正常圧水頭症(normal pressure hydrocephalus)
正常圧水頭症は髄液が脳室にたまり、周囲の脳を圧迫することで起きます。脳室にたまった髄液をお腹の方に流すシャント術を行うことで歩き方が9割が改善、物忘れは5割改善するといわれています。
正常圧水頭症では、歩行障害、物忘れ、排尿が間に合わないなどの症状があります。これらの症状は、標準的な手術で治す事が可能とされています。認知症の中で1割弱程度ですが、早期に発見しさえすれば改善が可能です。
クロイツフェルト・ヤコブ病(Creutzfeldt-Jakob disease)
クロイツフェルト・ヤコブ病の発症は原因不明です。残念ながら、現在のところは有効な治療法は確立されておらず、致死的な病気とされています。発症早期に特異的に診断する方法も開発されていません。
潜伏期間が約10年と長いため、発病前に投与することで発病を遅らせる薬が開発されましたが、現在まだ治験が進められている状況であり、早期発見で改善が可能であるとは言えません。
前頭側頭型認知症(frontotemporal dementia)
前頭側型認知症は、前頭葉と側頭葉の萎縮によって認知症が起こります。患者が少なく、原因など病気に対して解明が出来ていない事が多く、有効な薬も出ていません。
早期発見により本人や周りの人の状況を改善することは可能でも、病気自体を治療・改善する方法はまだ見つかっていません。
血管性認知症(vascular dementia)
血管性認知症は、患者数が多い認知症の一つです。脳梗塞や脳出血、くも膜下出血などの脳の欠陥の病気が原因となります。症状を改善させる確実な方法は現在ありません。
血管性認知症は脳卒中などにより、脳の神経細胞が死滅しダメージを受けてしまうことから起こります。
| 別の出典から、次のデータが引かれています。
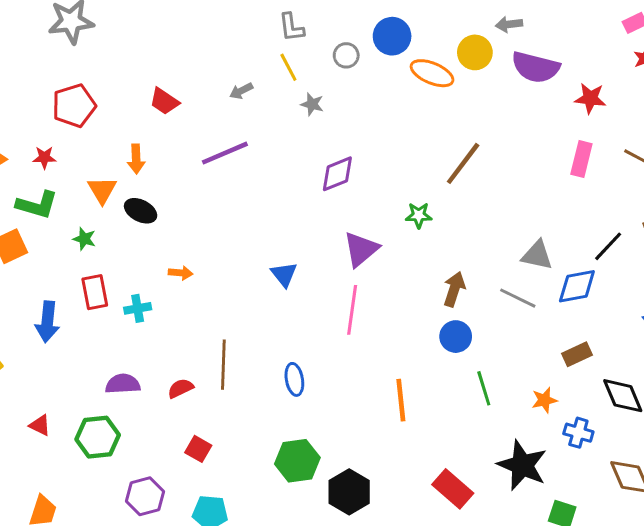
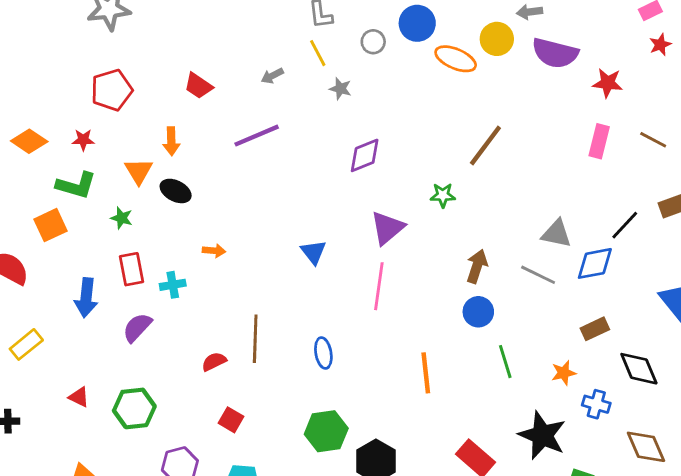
purple semicircle: (123, 384) -> (137, 327), moved, turned -44

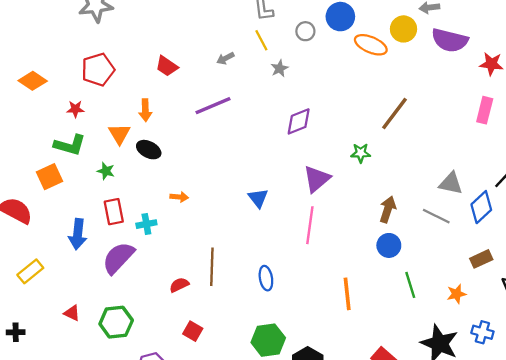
gray star: (340, 89) -> (279, 68), turned 30
orange diamond: (29, 141) -> (33, 81), moved
blue diamond: (595, 263) -> (481, 207), turned -32
purple semicircle: (137, 327) -> (118, 258), size x1.4
blue cross: (596, 404) -> (482, 332), moved

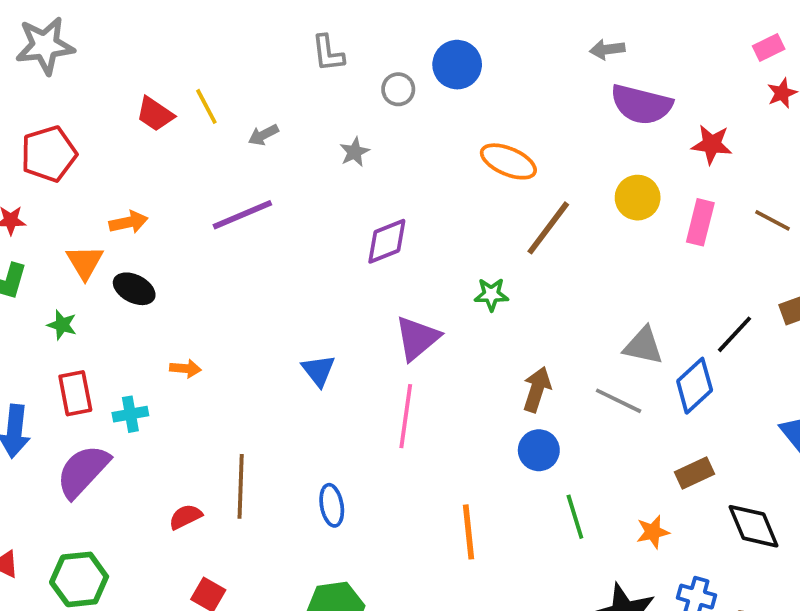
yellow circle: (403, 29) -> (638, 198), moved
yellow line: (261, 40) -> (206, 106), moved
orange ellipse: (371, 45) -> (508, 161), moved
red trapezoid: (167, 66) -> (155, 114), moved
orange arrow: (145, 110) -> (128, 222), turned -100

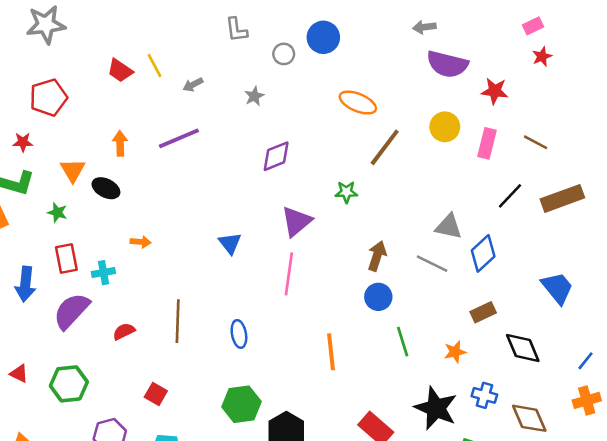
orange arrow: (128, 222) -> (120, 143), moved, turned -80
black line: (734, 334) -> (510, 196), moved
red semicircle: (185, 517) -> (124, 331), moved

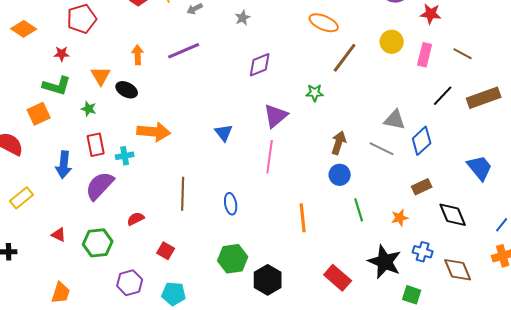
orange arrow: (140, 242) -> (154, 132), size x2.0
red semicircle: (124, 331) -> (136, 219), moved

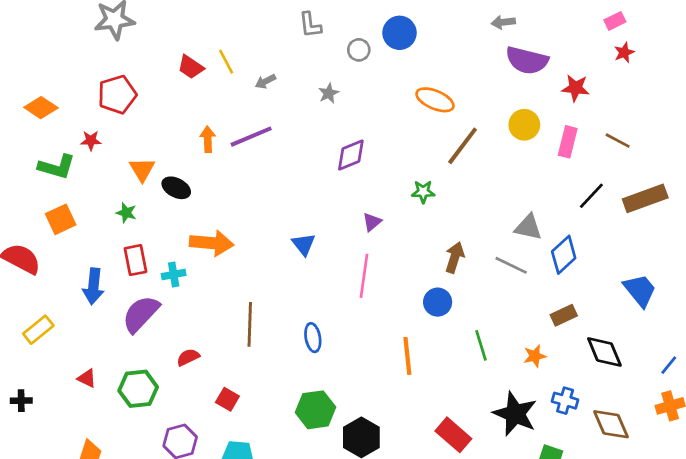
orange arrow: (138, 55) -> (208, 139), moved
green L-shape: (57, 86) -> (57, 167), moved
purple triangle: (276, 116) -> (372, 222), size x0.6
blue circle: (340, 175) -> (438, 302), moved

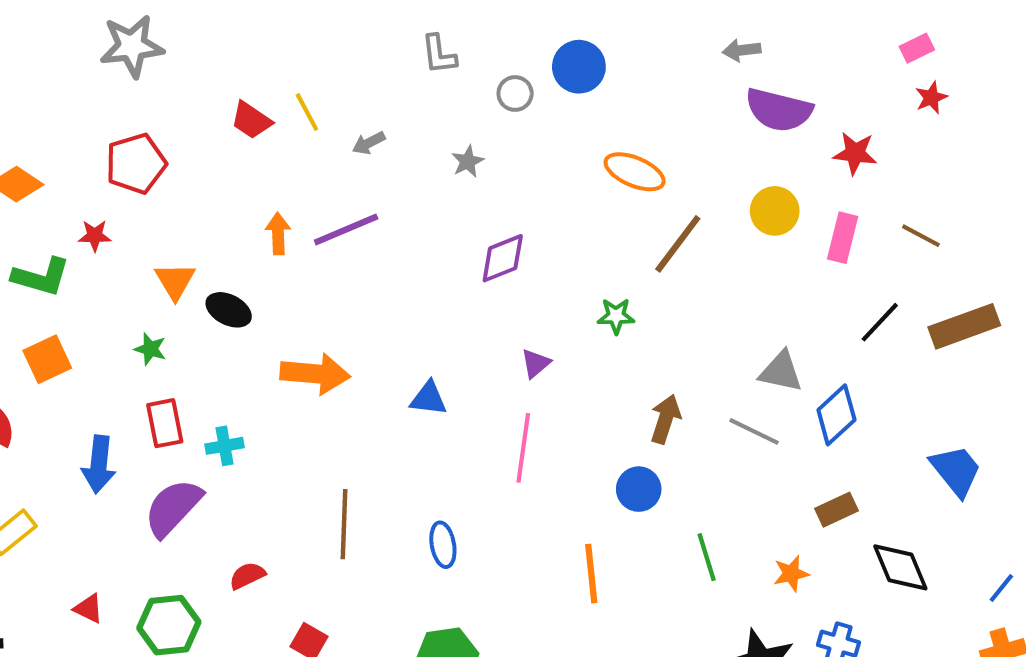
orange arrow: (212, 243) -> (315, 374), moved
blue triangle: (304, 244) -> (428, 398), turned -45

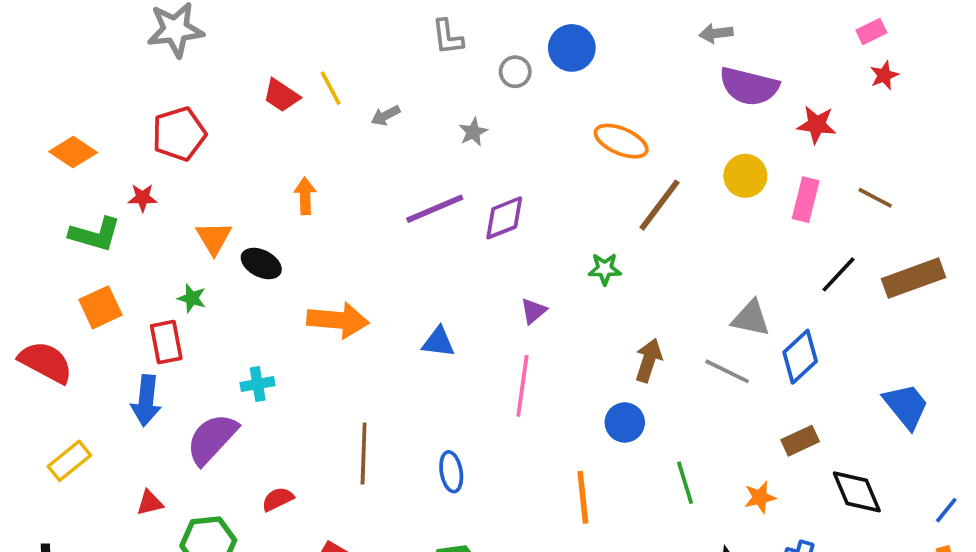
purple line: (346, 229) -> (435, 209), moved
red rectangle: (165, 423) -> (166, 342), moved
red triangle: (89, 609) -> (150, 503), moved, turned -40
早期発見し、生活習慣の改善を行うことでこれ以上の進行を食い止めることは可能ですが、一度ダメージを受けた細胞を再生させることは難しいとされています。
レビー小体型認知症(dementia with Lewy bodies)
レビー小体型認知症は、男性の発症率が女性の2倍と言われています。治療に有効的な薬もあり、早期に診断することで治療効果が期待出来るとされています。ただし改善する可能性は確実ではありません。
認知症やパーキンソン病の薬を用いることで症状を緩和することはできますが、早期発見の場合でも病気自体を治すような改善は難しいとされています。
まとめ
抗認知症薬は進行を遅らせたり対症療法として用いられるものであり、完全に食いとめることは難しいとされています。
現在、投与が認められている抗認知症薬のほとんどがアルツハイマー型認知症が適応症になっています。レビー小体型認知症の場合、薬物に対する過敏症状が見られることがあり、服用量に注意する必要はあります。
しかし日々、医学は進歩しています。世界でも認知症の研究は進んでいるので、諦めることなく調べてみると特性にあった治療方法が見つかるかもしれません。「夢は諦めなければカタチを変えて叶っていく」といいます。認知症の特効薬が開発される日も遠くないかもしれません。
本日もありがとうございました。